While dissecting the fake doesn't help us better understand the original Sanyo part's internals, it does offer some information that will help make counterfeits identifiable.  There may be more than one breed of counterfeit out there, but I have been able to identify current Ebay listings which match this particular type. Also, this forum thread features the dissection of a fake STK3102 which matches these indicators.
  • The counterfeit appears to have a facility to allow pin 8 to be bonded to the aluminum substrate, although in the example I have, there is no substrate connection at all.  Counterfeit parts may lack continuity between pin 8 and the aluminum substrate.
  • The leads of the original Sanyo part are an iron alloy (magnetic), whereas the counterfeit leads are nonmagnetic. 
  • The original leads also have a sheared shoulder near the package connection.  In the photos, it's easy to see that the leads are slightly wider near the bend.  The leads on the counterfeit are formed differently and have a uniform width.  
  • It's also worth noting that any legitimately NOS parts will likely have heavily tarnished lead plating.  It's not a sure thing, but shiny beautiful leads are an indicator.  If you're buying a pulled part, who knows what kind of shape the leads will be in.
  • The orange substrate insulation of the genuine part is visible through the lead apertures in the molded plastic shell.  This is particularly easy to see in the empty opening for pin 16.  The counterfeit part is just a MCPCB and simply shows bright green solder mask everywhere. 
  • Finally, the easy way to spot some fakes is as simple as looking at the date/lot code on the front of the part.  The counterfeit part I disassembled has a code 5302.  Checking Ebay, I can find at least two "Genuine Vintage NOS" parts which have green solder mask, shiny leads, and a 5302 date code.

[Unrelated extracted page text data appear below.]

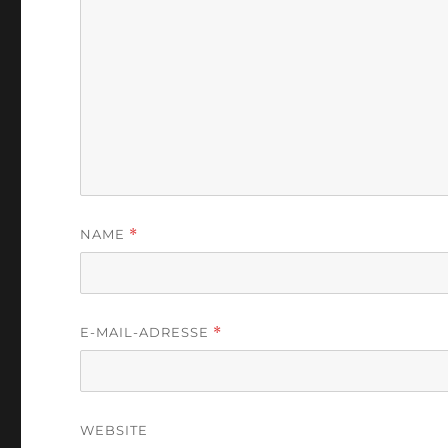
NAME
*
E-MAIL-ADRESSE
*
WEBSITE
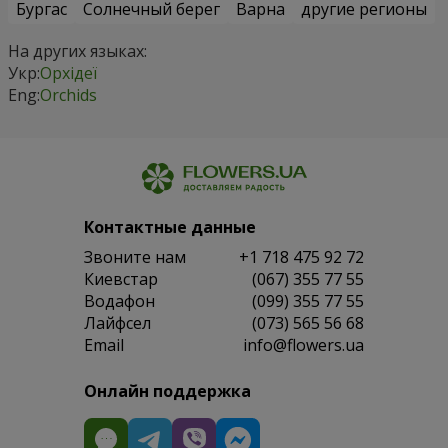
Бургас
Солнечный берег
Варна
другие регионы
На других языках:
Укр:
Орхідеї
Eng:
Orchids
Контактные данные
Звоните нам
+1 718 475 92 72
Киевстар
(067) 355 77 55
Водафон
(099) 355 77 55
Лайфсел
(073) 565 56 68
Email
info@flowers.ua
Онлайн поддержка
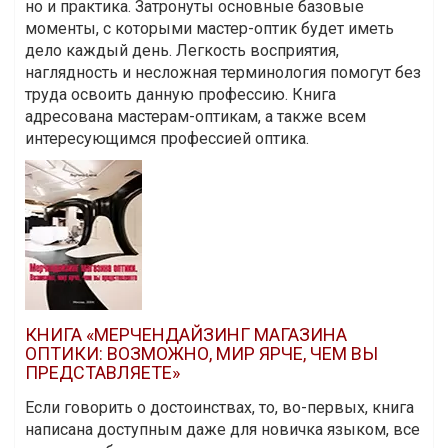
но и практика. Затронуты основные базовые
моменты, с которыми мастер-оптик будет иметь
дело каждый день. Легкость восприятия,
наглядность и несложная терминология помогут без
труда освоить данную профессию. Книга
адресована мастерам-оптикам, а также всем
интересующимся профессией оптика.
КНИГА «МЕРЧЕНДАЙЗИНГ МАГАЗИНА
ОПТИКИ: ВОЗМОЖНО, МИР ЯРЧЕ, ЧЕМ ВЫ
ПРЕДСТАВЛЯЕТЕ»
Если говорить о достоинствах, то, во-первых, книга
написана доступным даже для новичка языком, все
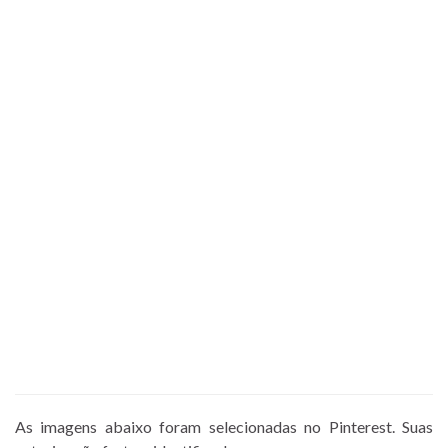
As imagens abaixo foram selecionadas no Pinterest. Suas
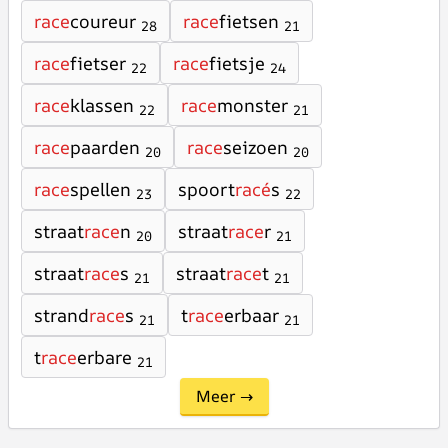
race
coureur
race
fietsen
28
21
race
fietser
race
fietsje
22
24
race
klassen
race
monster
22
21
race
paarden
race
seizoen
20
20
race
spellen
spoort
racé
s
23
22
straat
race
n
straat
race
r
20
21
straat
race
s
straat
race
t
21
21
strand
race
s
t
race
erbaar
21
21
t
race
erbare
21
Meer →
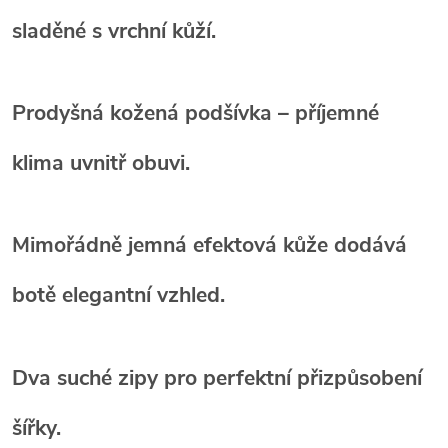
sladěné s vrchní kůží.
Prodyšná kožená podšívka
– příjemné
klima uvnitř obuvi.
Mimořádně jemná efektová kůže
dodává
botě elegantní vzhled.
Dva suché zipy
pro perfektní přizpůsobení
šířky.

Ultimately, it's up to you whether the counterfeit parts are worthwhile.  Like I've commented before, I'm not against inexpensive parts in general, but if the part can't be trusted to meet its implicit specifications, its utility is severely limited.  I'm wary of the allowable power dissipation of the MCPCBA-type counterfeits, but I'm also worried about thermomechanical stresses in genuine hybrid parts.  In either case, I do suggest using a mechanically-supported heat sink on these parts.